More Wordplay Jokes
There are so many, it seemed a shame not to devote another post to some of them. Like this old classic, that should be taught to every linguistic student:
A panda bear walks into a pub and asks the landlord for some bamboo. The landlord, although a little stunned, cuts some stalks from a bamboo plant he happens to have in this conservatory and gives them to the bear – which the bear eats. After which he pulls a gun and kills a few customers, then he just walks out. The landlord jumps over the bar and rushes out after the bear. He quickly catches up to him. “Why the hell did you do that?” he shouts, to which the bear answers calmly “It’s just in my nature.” and hands the landlord a dictionary before walking into the woods. The landlord flips to the entry for panda which says “Large bear that eats bamboo, shoots and leaves.”

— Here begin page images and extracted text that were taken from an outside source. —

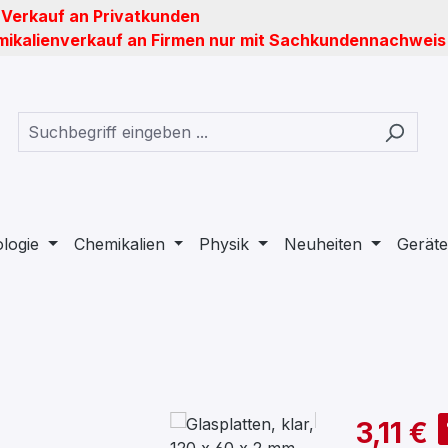
 Verkauf an Privatkunden
ikalienverkauf an Firmen nur mit Sachkundennachweis
ologie
Chemikalien
Physik
Neuheiten
Geräte
3,11 €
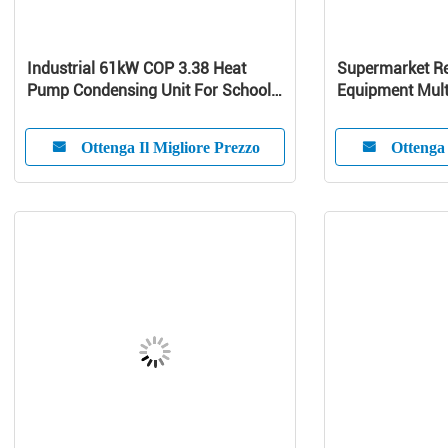
Industrial 61kW COP 3.38 Heat
Supermarket Re
Pump Condensing Unit For School /
Equipment Mult
Home
Curve Glass
Ottenga Il Migliore Prezzo
Ottenga 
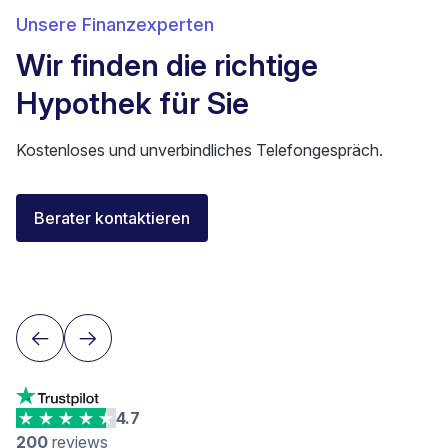
Unsere Finanzexperten
Wir finden die richtige
Hypothek für Sie
Kostenloses und unverbindliches Telefongespräch.
Florent Buser
Berater kontaktieren
Area Sales Director Romandie
Lausanne
4.7
200
reviews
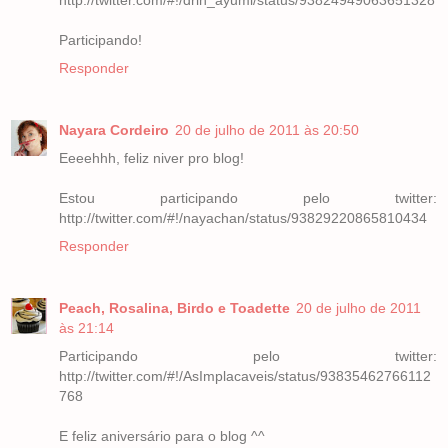
Participando!
Responder
Nayara Cordeiro
20 de julho de 2011 às 20:50
Eeeehhh, feliz niver pro blog!
Estou participando pelo twitter:
http://twitter.com/#!/nayachan/status/93829220865810434
Responder
Peach, Rosalina, Birdo e Toadette
20 de julho de 2011
às 21:14
Participando pelo twitter:
http://twitter.com/#!/AsImplacaveis/status/93835462766112
768
E feliz aniversário para o blog ^^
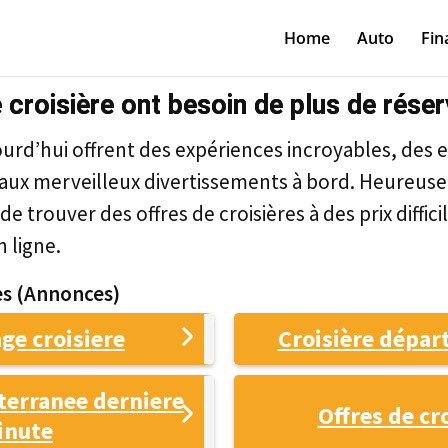
Home
Auto
Fin
 croisière ont besoin de plus de rése
jourd’hui offrent des expériences incroyables, des 
 aux merveilleux divertissements à bord. Heureuse
e trouver des offres de croisières à des prix diffici
 ligne.
s (Annonces)
ge croisiere
Croisière départ
terranee derniere
Offres de cr
inute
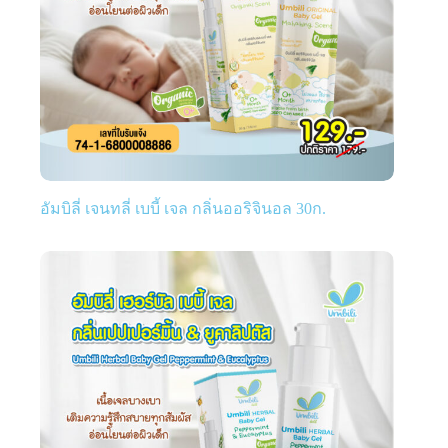
อัมบิลี่ เจนทลี่ เบบี้ เจล กลิ่นออริจินอล 30ก.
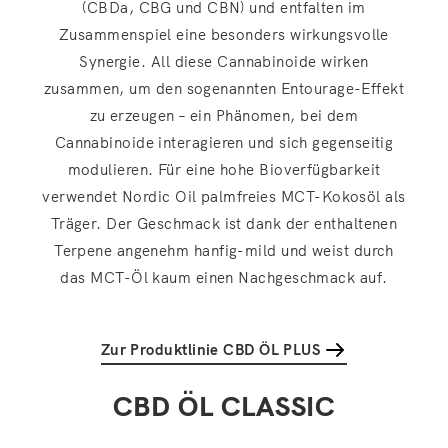
(CBDa, CBG und CBN) und entfalten im
Zusammenspiel eine besonders wirkungsvolle
Synergie. All diese Cannabinoide wirken
zusammen, um den sogenannten Entourage-Effekt
zu erzeugen – ein Phänomen, bei dem
Cannabinoide interagieren und sich gegenseitig
modulieren. Für eine hohe Bioverfügbarkeit
verwendet Nordic Oil palmfreies MCT-Kokosöl als
Träger. Der Geschmack ist dank der enthaltenen
Terpene angenehm hanfig-mild und weist durch
das MCT-Öl kaum einen Nachgeschmack auf.
Zur Produktlinie CBD ÖL PLUS
CBD ÖL CLASSIC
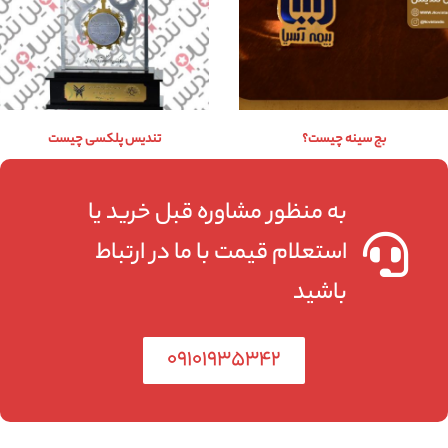
بج سینه چیست؟
تندیس پلکسی چیست
به منظور مشاوره قبل خرید یا
استعلام قیمت با ما در ارتباط
باشید
۰۹۱۰۱۹۳۵۳۴۲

OK, this is more of a groaner than a side splitter, but it does help to show the importance of context and grammar.
Here is another golden oldie; but still a funny one liner
The other day I went to the local bookshop to buy a dictionary. The assistant showed me a really cheap one. I couldn’t find the words to thank him.
Now for a few that Groucho himself might be proud of
Mary had a little lamb… and then she had some dessert.
Ice Water? Get some Onions – that’ll make your eyes water!
Well, I thought my razor was dull until I heard his speech.
Why don’t you bore a hole in yourself and let the sap run out?
Groucho was a master of wordplay, and few people have matched the hilarity of the Marx brother’s movies, still watchable and funny after almost 80 years. After that long most people would be corpsing.